→ Exercise inputs:
◆ ◆ ◆ ◆ ◆ ◆ ◆
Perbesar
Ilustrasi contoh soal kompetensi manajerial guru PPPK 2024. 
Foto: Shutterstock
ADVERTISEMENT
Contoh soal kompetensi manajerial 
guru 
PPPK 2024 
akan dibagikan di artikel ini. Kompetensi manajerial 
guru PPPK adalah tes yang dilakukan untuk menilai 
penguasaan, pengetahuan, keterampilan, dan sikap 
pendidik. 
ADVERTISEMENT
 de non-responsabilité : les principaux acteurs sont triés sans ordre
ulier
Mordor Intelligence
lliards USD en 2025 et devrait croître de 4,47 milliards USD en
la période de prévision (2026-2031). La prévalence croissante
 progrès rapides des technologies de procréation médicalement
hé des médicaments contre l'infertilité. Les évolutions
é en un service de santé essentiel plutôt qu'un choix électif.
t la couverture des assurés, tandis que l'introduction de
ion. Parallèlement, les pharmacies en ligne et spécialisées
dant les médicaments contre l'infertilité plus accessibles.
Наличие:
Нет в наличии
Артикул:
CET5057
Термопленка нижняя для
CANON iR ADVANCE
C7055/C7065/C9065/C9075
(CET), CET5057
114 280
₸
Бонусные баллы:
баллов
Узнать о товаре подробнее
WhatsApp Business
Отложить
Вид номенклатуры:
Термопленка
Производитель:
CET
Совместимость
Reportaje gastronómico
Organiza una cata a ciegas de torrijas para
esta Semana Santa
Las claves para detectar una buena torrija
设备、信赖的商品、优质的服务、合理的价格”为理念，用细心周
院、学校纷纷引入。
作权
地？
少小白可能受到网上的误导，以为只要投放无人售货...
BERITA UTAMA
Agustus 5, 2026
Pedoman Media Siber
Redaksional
◆ ◆ ◆ ◆ ◆ ◆ ◆
→ Work instructions:
Give back, word for word, only the lines from the one containing "Узнать о товаре подробнее" through the closing line of the entries.

→ Expected answer:
Узнать о товаре подробнее
WhatsApp Business
Отложить
Вид номенклатуры:
Термопленка
Производитель:
CET
Совместимость
Reportaje gastronómico
Organiza una cata a ciegas de torrijas para
esta Semana Santa
Las claves para detectar una buena torrija
设备、信赖的商品、优质的服务、合理的价格”为理念，用细心周
院、学校纷纷引入。
作权
地？
少小白可能受到网上的误导，以为只要投放无人售货...
BERITA UTAMA
Agustus 5, 2026
Pedoman Media Siber
Redaksional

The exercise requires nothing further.